The answer must consist of each line below that contains the string "tidak".
Segment Start: INFORMATION
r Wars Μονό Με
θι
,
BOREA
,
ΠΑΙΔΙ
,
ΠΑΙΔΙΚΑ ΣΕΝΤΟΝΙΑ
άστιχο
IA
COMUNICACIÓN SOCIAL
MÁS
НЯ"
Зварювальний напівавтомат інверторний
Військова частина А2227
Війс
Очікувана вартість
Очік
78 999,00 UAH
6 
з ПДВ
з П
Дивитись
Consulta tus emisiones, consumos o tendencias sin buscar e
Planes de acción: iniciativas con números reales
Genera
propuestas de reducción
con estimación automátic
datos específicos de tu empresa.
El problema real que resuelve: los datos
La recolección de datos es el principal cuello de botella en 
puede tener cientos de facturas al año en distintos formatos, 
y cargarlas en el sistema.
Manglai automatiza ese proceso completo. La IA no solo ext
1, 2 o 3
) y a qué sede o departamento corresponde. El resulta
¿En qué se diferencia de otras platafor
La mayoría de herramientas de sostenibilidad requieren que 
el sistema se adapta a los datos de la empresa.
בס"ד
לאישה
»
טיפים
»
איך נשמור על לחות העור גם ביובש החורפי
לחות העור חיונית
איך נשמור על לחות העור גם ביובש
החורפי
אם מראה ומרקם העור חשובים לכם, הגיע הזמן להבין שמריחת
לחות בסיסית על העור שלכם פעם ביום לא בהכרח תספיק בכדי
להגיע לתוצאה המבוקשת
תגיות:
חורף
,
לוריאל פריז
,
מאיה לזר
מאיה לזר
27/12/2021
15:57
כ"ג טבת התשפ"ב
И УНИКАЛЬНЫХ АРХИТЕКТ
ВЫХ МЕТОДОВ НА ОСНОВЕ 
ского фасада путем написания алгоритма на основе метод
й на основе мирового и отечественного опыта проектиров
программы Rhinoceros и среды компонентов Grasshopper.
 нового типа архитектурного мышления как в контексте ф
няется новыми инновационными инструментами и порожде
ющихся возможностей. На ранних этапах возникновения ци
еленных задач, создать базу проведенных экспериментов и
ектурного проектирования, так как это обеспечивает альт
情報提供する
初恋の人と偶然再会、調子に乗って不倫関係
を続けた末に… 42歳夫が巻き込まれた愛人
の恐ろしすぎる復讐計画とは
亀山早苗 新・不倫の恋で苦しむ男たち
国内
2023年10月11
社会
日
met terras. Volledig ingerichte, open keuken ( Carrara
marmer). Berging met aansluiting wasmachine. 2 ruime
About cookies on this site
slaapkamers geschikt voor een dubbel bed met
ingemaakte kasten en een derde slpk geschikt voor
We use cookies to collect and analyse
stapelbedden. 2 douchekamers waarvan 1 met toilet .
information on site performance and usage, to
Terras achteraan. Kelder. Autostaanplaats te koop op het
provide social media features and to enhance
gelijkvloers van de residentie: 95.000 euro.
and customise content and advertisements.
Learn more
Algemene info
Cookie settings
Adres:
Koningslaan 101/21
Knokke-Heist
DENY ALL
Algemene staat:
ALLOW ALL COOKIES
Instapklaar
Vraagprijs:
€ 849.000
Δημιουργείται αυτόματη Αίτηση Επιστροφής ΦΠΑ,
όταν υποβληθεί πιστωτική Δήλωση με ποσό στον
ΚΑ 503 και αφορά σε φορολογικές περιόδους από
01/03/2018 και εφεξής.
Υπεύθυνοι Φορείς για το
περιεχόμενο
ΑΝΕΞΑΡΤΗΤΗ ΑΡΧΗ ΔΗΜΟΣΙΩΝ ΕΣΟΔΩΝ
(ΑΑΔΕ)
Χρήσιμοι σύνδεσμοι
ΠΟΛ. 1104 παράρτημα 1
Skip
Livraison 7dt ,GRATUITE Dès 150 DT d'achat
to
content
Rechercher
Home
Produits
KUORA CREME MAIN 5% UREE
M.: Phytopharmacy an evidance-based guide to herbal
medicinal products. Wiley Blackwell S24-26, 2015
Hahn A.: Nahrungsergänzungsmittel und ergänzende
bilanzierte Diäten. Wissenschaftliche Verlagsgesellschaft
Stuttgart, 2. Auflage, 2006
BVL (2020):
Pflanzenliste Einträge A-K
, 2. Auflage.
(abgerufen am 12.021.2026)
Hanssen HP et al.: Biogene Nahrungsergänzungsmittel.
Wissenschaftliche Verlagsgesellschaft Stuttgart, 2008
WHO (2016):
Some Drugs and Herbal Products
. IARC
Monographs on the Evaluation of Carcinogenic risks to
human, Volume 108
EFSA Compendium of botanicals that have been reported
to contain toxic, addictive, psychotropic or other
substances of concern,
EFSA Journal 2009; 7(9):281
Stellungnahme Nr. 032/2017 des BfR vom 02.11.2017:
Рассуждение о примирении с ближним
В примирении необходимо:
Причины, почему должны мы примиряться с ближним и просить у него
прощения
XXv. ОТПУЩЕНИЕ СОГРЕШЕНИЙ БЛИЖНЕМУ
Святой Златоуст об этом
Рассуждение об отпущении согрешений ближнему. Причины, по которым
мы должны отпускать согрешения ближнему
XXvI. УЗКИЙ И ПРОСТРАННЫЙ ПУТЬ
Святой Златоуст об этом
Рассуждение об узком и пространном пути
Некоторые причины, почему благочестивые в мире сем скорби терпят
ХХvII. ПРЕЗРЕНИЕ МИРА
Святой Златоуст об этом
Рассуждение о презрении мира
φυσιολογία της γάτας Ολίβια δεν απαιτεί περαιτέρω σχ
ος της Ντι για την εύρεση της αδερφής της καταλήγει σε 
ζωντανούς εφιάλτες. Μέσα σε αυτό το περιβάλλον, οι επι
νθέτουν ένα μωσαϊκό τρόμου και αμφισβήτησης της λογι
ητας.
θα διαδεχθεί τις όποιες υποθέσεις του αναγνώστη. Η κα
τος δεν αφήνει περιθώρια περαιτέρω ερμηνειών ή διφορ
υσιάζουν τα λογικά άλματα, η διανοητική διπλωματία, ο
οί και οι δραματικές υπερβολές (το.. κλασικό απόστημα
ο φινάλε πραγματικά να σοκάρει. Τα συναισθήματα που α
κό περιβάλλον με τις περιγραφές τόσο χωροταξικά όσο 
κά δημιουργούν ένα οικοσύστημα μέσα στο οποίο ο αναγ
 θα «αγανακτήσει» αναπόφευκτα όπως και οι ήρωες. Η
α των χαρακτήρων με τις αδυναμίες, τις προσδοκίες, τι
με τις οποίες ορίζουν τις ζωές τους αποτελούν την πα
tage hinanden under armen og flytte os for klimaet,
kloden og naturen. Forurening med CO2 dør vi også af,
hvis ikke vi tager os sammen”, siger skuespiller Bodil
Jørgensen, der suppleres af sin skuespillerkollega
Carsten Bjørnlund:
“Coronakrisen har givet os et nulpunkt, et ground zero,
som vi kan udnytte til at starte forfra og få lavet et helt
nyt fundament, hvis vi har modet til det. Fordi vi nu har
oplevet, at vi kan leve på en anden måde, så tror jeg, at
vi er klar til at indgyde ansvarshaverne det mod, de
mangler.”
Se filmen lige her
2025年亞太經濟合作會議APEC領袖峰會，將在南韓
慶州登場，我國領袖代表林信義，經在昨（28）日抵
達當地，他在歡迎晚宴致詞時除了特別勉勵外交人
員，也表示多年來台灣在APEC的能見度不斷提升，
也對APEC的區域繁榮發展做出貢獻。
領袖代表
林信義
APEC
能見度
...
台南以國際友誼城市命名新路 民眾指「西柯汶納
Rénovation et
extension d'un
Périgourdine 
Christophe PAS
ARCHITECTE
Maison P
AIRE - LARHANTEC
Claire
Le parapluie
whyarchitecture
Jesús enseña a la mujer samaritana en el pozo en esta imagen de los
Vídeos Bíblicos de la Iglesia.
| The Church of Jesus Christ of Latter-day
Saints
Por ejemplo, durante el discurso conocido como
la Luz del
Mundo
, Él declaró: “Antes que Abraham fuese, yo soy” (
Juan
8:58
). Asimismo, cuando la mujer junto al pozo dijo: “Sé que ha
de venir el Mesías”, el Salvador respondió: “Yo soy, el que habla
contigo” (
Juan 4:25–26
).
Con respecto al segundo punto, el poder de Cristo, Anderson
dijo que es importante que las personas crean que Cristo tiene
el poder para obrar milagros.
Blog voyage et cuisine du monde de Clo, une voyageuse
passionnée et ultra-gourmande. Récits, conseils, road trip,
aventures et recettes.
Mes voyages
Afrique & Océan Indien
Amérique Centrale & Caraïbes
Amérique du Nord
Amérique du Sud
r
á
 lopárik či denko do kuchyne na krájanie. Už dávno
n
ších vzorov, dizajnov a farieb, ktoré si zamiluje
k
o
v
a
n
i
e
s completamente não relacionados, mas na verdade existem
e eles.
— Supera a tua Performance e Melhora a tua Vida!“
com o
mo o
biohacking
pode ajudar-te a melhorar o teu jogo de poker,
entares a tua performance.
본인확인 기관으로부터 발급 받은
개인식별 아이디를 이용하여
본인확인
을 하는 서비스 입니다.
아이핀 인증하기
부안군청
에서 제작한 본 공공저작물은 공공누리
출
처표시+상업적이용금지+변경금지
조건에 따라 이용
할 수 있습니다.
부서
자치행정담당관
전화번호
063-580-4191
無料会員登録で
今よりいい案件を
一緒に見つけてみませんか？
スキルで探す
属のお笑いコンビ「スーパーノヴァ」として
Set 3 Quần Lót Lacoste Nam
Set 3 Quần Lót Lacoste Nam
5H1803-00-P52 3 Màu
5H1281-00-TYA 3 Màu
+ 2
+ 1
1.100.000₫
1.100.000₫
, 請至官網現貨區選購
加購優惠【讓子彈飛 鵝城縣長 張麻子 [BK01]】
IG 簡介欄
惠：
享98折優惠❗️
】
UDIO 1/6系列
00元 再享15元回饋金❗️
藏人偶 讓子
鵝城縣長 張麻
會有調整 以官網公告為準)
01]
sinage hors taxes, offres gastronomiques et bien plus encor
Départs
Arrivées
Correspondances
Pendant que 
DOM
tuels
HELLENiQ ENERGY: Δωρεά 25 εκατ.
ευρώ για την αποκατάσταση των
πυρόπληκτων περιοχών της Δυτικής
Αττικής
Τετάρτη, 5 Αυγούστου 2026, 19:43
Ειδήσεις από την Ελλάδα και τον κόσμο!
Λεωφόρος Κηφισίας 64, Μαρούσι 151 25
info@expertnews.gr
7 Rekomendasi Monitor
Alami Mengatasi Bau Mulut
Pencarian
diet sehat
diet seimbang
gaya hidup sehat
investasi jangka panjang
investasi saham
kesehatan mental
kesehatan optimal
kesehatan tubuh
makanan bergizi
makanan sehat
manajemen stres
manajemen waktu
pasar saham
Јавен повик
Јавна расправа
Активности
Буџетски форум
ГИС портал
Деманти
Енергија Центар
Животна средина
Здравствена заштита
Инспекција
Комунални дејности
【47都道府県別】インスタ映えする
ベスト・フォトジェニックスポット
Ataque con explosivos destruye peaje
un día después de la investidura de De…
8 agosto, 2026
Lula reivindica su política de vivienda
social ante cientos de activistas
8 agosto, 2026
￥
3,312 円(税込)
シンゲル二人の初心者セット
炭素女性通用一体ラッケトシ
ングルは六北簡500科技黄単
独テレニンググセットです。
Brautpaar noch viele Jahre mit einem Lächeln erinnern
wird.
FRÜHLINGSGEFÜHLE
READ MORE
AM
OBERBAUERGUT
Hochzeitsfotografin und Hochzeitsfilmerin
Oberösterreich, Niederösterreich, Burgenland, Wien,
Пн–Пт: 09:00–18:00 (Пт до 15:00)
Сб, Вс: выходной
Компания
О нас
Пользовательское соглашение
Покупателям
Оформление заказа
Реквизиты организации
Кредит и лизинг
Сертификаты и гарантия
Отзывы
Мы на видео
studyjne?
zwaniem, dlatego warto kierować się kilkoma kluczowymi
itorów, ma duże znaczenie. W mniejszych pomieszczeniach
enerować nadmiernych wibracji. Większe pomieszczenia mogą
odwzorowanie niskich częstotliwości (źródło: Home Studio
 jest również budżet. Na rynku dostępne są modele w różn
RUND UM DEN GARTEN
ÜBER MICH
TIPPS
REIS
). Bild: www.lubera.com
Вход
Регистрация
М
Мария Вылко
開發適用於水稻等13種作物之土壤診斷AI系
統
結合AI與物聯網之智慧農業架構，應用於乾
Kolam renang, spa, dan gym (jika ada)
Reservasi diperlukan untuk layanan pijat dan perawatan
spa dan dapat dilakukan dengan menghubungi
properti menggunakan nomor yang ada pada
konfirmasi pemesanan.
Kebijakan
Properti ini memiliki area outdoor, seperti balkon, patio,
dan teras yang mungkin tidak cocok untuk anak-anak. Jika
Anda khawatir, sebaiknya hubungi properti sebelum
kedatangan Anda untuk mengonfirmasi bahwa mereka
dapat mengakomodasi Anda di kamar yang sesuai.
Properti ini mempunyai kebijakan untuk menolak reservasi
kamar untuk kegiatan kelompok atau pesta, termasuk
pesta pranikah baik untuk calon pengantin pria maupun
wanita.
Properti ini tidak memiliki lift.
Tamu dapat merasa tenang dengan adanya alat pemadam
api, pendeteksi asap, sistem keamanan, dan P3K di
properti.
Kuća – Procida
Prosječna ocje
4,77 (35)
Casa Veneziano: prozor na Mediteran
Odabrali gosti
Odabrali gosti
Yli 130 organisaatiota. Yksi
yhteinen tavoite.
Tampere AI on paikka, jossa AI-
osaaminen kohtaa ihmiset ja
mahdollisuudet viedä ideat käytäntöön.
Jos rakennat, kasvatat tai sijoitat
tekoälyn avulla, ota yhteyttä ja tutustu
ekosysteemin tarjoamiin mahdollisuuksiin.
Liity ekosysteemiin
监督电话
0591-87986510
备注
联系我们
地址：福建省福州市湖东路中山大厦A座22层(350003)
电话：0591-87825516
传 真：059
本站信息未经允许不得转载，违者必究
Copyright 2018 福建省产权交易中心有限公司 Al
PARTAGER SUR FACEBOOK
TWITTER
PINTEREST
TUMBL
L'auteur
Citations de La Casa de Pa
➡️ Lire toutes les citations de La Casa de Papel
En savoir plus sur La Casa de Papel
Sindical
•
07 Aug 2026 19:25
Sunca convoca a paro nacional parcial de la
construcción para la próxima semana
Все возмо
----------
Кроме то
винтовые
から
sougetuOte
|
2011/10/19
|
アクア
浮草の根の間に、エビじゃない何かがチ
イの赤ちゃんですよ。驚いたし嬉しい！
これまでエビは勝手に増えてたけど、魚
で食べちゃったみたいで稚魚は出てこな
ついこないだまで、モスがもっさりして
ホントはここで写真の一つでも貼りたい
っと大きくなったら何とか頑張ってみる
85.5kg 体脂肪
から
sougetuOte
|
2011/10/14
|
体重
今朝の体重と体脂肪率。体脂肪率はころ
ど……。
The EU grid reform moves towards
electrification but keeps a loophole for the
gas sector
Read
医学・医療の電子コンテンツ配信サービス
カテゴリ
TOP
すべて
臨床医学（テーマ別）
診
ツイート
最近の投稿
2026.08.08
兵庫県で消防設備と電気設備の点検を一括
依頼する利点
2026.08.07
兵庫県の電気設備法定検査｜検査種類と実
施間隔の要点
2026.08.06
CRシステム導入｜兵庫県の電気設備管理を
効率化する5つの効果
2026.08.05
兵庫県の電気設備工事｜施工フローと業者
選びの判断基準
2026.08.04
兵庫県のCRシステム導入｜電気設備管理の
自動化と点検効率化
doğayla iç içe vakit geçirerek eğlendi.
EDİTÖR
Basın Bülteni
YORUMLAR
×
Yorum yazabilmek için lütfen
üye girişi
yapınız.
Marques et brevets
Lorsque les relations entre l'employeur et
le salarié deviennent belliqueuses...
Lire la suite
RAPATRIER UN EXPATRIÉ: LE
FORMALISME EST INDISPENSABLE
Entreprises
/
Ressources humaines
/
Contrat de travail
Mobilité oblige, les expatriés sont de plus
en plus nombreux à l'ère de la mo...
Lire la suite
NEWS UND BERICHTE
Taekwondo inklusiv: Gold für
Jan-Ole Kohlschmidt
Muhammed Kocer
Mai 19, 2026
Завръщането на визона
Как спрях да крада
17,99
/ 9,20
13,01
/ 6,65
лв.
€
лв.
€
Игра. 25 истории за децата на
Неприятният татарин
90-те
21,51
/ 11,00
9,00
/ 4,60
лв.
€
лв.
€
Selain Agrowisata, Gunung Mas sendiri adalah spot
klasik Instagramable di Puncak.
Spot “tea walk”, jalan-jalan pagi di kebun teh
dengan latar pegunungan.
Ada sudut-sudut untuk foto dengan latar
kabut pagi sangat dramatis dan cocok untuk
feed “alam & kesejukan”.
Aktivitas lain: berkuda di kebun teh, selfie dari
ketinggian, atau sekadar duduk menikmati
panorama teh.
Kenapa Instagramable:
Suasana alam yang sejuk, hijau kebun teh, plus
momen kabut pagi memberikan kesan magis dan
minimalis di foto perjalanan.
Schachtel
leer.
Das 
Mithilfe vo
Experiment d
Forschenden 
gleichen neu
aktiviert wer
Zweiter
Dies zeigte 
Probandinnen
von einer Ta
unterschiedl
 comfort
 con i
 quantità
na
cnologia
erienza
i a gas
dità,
Segment End: INFORMATION
EXERCISE OUTPUT:
dan teras yang mungkin tidak cocok untuk anak-anak. Jika
Properti ini tidak memiliki lift.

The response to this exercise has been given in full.